## Records shown
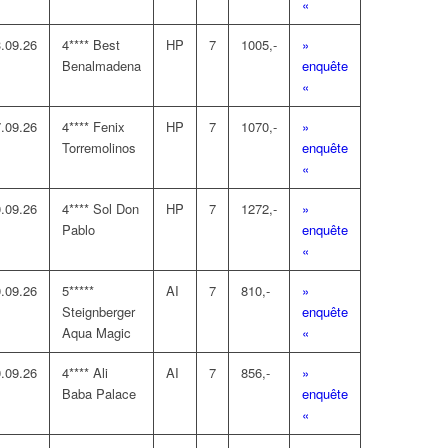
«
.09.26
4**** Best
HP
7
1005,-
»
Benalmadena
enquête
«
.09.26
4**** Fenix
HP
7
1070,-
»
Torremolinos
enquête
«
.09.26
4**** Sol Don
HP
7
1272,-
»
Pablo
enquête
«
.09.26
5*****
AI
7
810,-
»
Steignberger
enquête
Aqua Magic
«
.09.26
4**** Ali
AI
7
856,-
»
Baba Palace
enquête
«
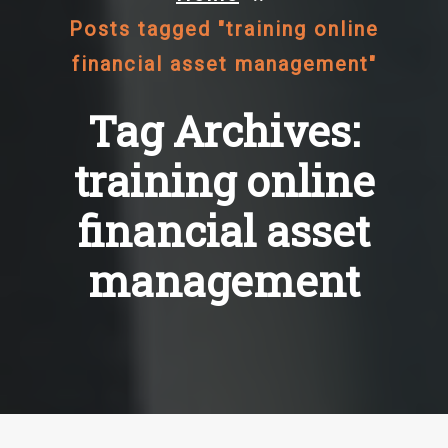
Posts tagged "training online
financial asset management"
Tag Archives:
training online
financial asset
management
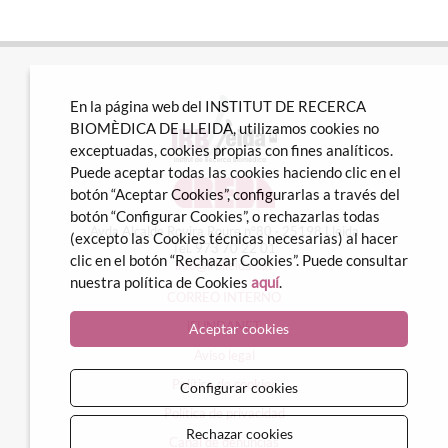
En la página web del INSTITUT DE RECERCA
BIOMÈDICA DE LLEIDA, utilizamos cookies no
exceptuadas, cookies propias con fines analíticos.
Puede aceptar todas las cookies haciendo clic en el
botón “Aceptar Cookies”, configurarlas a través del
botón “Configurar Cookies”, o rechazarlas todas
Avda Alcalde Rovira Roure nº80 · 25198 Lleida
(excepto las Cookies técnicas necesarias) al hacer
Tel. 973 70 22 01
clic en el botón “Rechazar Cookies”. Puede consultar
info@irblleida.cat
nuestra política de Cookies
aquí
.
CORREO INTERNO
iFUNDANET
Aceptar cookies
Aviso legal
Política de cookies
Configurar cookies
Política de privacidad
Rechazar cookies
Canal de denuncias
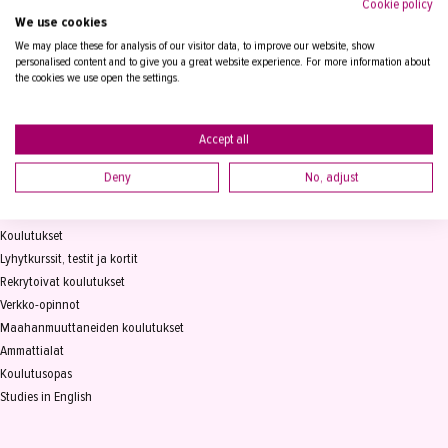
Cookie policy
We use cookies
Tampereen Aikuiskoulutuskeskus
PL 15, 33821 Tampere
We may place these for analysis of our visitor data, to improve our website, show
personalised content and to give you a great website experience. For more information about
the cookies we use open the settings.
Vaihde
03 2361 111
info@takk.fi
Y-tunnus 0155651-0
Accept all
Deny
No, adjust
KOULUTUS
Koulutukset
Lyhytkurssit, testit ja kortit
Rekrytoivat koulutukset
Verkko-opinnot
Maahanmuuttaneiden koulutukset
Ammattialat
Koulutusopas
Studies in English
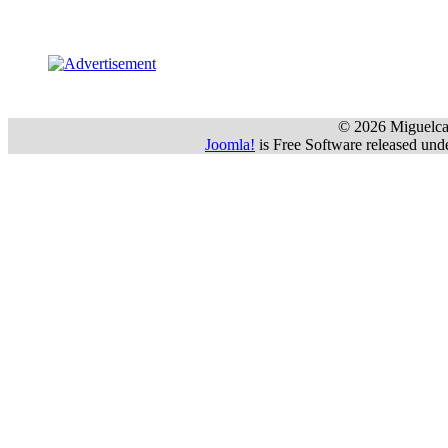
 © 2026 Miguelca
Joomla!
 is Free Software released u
--
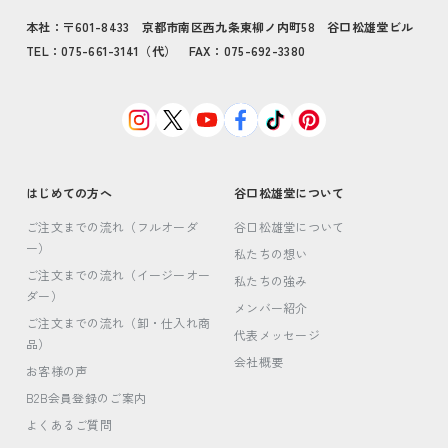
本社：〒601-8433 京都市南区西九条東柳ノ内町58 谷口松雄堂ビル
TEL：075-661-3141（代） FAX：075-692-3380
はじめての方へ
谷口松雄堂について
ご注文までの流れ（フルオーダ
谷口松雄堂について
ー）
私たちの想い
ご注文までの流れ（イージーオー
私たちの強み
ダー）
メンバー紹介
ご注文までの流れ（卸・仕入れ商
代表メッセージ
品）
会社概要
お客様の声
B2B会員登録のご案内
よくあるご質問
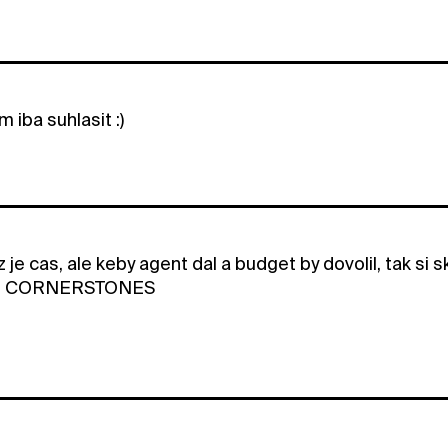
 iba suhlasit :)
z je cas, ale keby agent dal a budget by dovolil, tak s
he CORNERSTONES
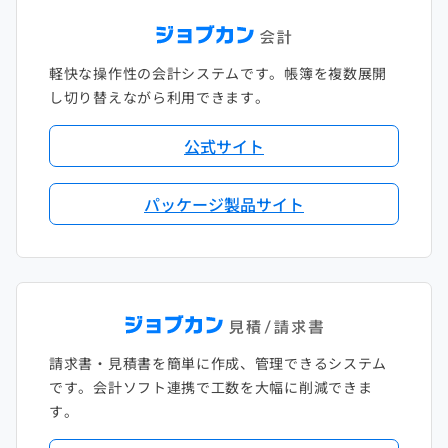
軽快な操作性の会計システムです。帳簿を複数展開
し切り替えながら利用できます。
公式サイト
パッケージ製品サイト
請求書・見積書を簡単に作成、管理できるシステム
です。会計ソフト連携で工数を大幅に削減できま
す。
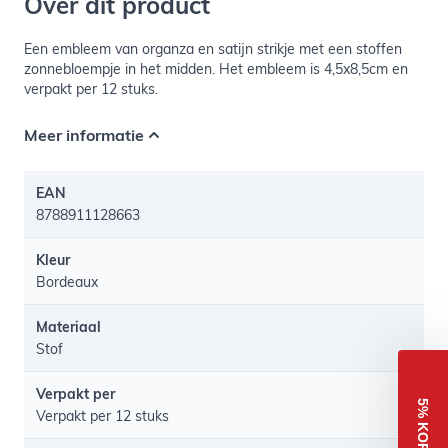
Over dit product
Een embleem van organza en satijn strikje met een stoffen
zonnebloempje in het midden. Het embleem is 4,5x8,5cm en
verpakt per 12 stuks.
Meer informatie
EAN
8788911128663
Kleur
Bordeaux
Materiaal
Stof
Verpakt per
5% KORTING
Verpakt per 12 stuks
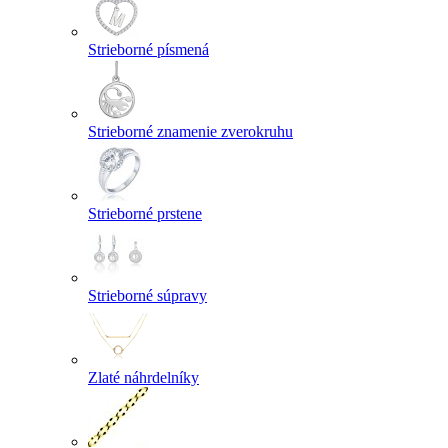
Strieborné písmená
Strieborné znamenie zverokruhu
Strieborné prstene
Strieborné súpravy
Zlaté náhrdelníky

## Exercise goal
Find how many lines of the listing include the word "website", and state that number by itself.

## Solution for this exercise
2